Don't justify it by somehow making out you are superior to the many parents who choose not to work.
They say pride comes before a fall.

Custardcream14 · 28/05/2015 18:43

Sorry, you're right, I was thinking of it as a 23k salary when of course it's not.

32percentcharged · 28/05/2015 18:48

So you think people who choose to work even for no immediate financial gain are 'stupid'? Hmm

Obviously I must be stupid for returning to work even though the childcare cost the same as my salary for several years...

Thankfully, the fact that I kept my foothold in my career, that I now earn very well in an interesting role,
And that my grown up children thrived while they were in childcare, would indicate otherwise.
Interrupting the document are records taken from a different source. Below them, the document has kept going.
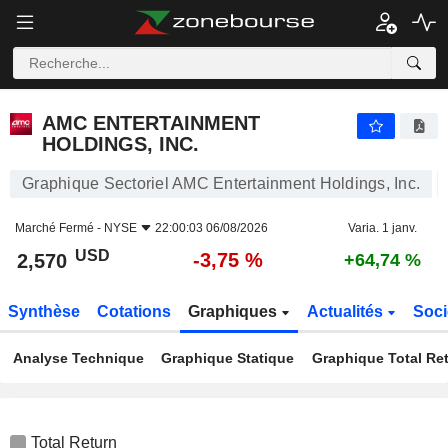
AMC ENTERTAINMENT HOLDINGS, INC.
2,570
$
-3,75 %
AMC ENTERTAINMENT
HOLDINGS, INC.
Graphique Sectoriel AMC Entertainment Holdings, Inc.
Marché Fermé -
NYSE
22:00:03 06/08/2026
Varia. 1 janv.
USD
-3,75 %
2,570
+64,74 %
Synthèse
Cotations
Graphiques
Actualités
Soci
Analyse Technique
Graphique Statique
Graphique Total Re
Total Return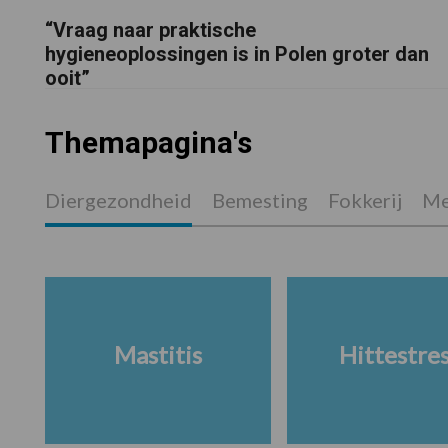
“Vraag naar praktische
hygieneoplossingen is in Polen groter dan
ooit”
Themapagina's
Diergezondheid
Bemesting
Fokkerij
Me
Mastitis
Hittestre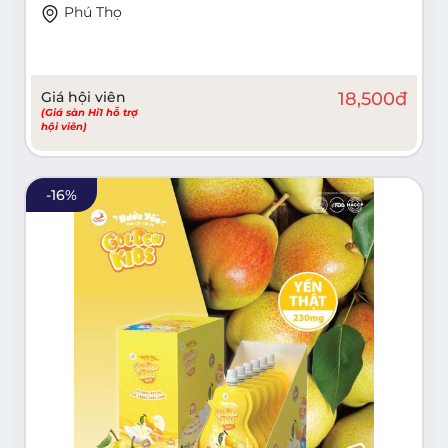
Phú Thọ
Giá hội viên
18,500
đ
(Giá sàn Hi1 hỗ trợ
hội viên)
-
16
%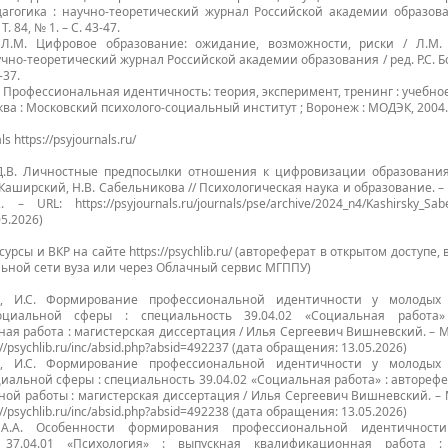
дагогика : научно-теоретический журнал Российской академии образован
Т. 84, № 1. – С. 43-47.
 Л.М. Цифровое образование: ожидание, возможности, риски / Л.М.
учно-теоретический журнал Российской академии образования / ред. Р.С. Бо
-37.
. Профессиональная идентичность: теория, эксперимент, тренинг : учебное
ва : Московский психолого-социальный институт ; Воронеж : МОДЭК, 2004. 
s https://psyjournals.ru/
Д.В. Личностные предпосылки отношения к цифровизации образования
 Каширский, Н.В. Сабельникова // Психологическая наука и образование. – 2
– URL: https://psyjournals.ru/journals/pse/archive/2024_n4/Kashirsky_Sa
5.2026)
рсы и ВКР на сайте https://psychlib.ru/ (автореферат в открытом доступе, 
льной сети вуза или через Облачный сервис МГППУ)
, И.С. Формирование профессиональной идентичности у молодых 
оциальной сферы : специальность 39.04.02 «Социальная работа»
я работа : магистерская диссертация / Илья Сергеевич Вишневский. – Мос
s://psychlib.ru/inc/absid.php?absid=492237 (дата обращения: 13.05.2026)
, И.С. Формирование профессиональной идентичности у молодых 
иальной сферы : специальность 39.04.02 «Социальная работа» : автореф
ой работы : магистерская диссертация / Илья Сергеевич Вишневский. – М
s://psychlib.ru/inc/absid.php?absid=492238 (дата обращения: 13.05.2026)
 А.А. Особенности формирования профессиональной идентичности
 37.04.01 «Психология» : выпускная квалификационная работа : 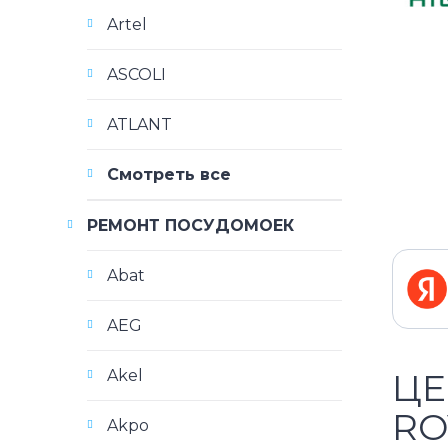
Artel
ASCOLI
ATLANT
Смотреть все
РЕМОНТ ПОСУДОМОЕК
Abat
AEG
Akel
ЦЕ
RO
Akpo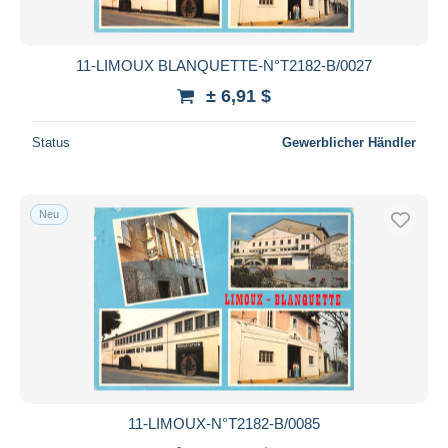
11-LIMOUX BLANQUETTE-N°T2182-B/0027
± 6,91 $
Status
Gewerblicher Händler
Neu
11-LIMOUX-N°T2182-B/0085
fanjoforthemammaries7850 · 28/05/2015 18:50

Seriously can't help wishing some people on this thread would lose their jobs then struggle to find another and be forced to uproot their family and take their kids out of school or be unable to afford food and live in overcrowded conditions. Might wake them up slightly. People were aghast at Tory voters being called heartless after the election. This thread shows why.

TheCrimsonQueen · 28/05/2015 18:51

Candles - once again well said. You are contributing to society not just through taxes but the type of hard back breaking work that you do.
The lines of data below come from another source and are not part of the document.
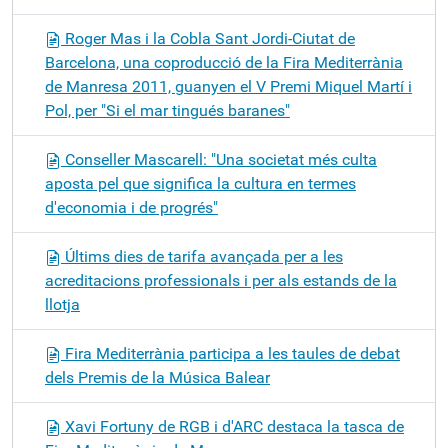
Roger Mas i la Cobla Sant Jordi-Ciutat de
Barcelona, una coproducció de la Fira Mediterrània
de Manresa 2011, guanyen el V Premi Miquel Martí i
Pol, per "Si el mar tingués baranes"
Conseller Mascarell: "Una societat més culta
aposta pel que significa la cultura en termes
d'economia i de progrés"
Últims dies de tarifa avançada per a les
acreditacions professionals i per als estands de la
llotja
Fira Mediterrània participa a les taules de debat
dels Premis de la Música Balear
Xavi Fortuny de RGB i d'ARC destaca la tasca de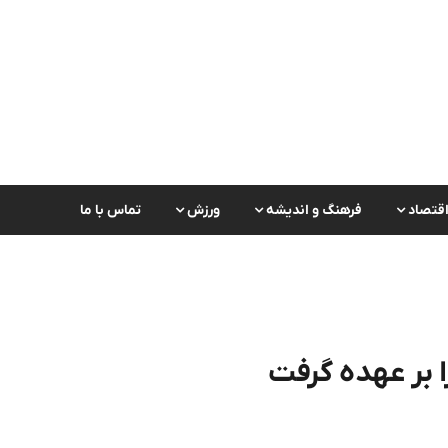
قتصاد
فرهنگ و اندیشه
ورزش
تماس با ما
ا بر عهده گرفت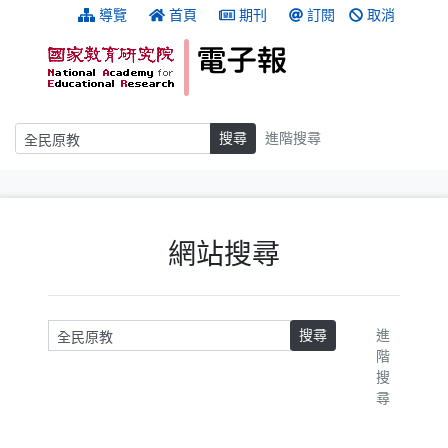
跳到主要內容
:::
導覽
首頁
期刊
訂閱
取消
搜尋
搜尋
進階搜尋
:::
網站搜尋
請輸入關鍵字
搜尋
進
階
搜
尋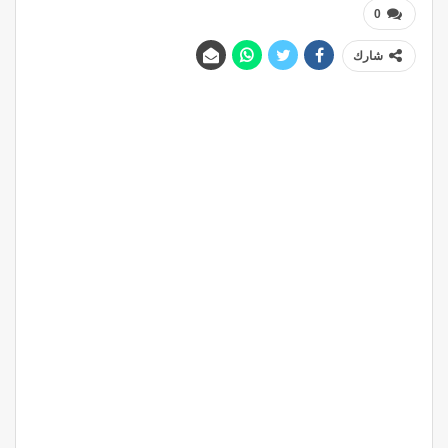
0
شارك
Whoever said what your tax contribution is so small so as to not count by way of a subsidy is truly ignorant. Every contribution helps. Every £1 of taxation helps us sustain schools, the NHS and pensions to name but a few.

Rudawakening · 28/05/2015 18:52

Surely if benefits were regionalised there would be people that moved to those areas from areas were benefits weren't as much?

This would cause more issues for the local infrastructure and drive rents up more.

SodiumReindeer · 28/05/2015 18:53

Yes, I get it. But Waitrose are a business wanting to make a profit and so are landlords, therefore they charge the prices that they can and people who can afford it pay it, people who can't go elsewhere to shop or to live. It's not the fault of landlords that the system of housing benefit has pushed the prices up. If housing benefit didn't cover those costs then the landlords would just refuse to rent to those on housing benefit and then they'd have to go and live where they can afford rather than where they want to live.

morethanpotatoprints · 28/05/2015 18:53

32

Yes, I think it's very foolish. My dc also thrived without childcare and I lukily am not in need of a career, so yes to me it's stupid and I preferred to spend time with my dc.
It's each to their own.
As rainbow suggested she was somehow superior, I was pointing out she wasn't.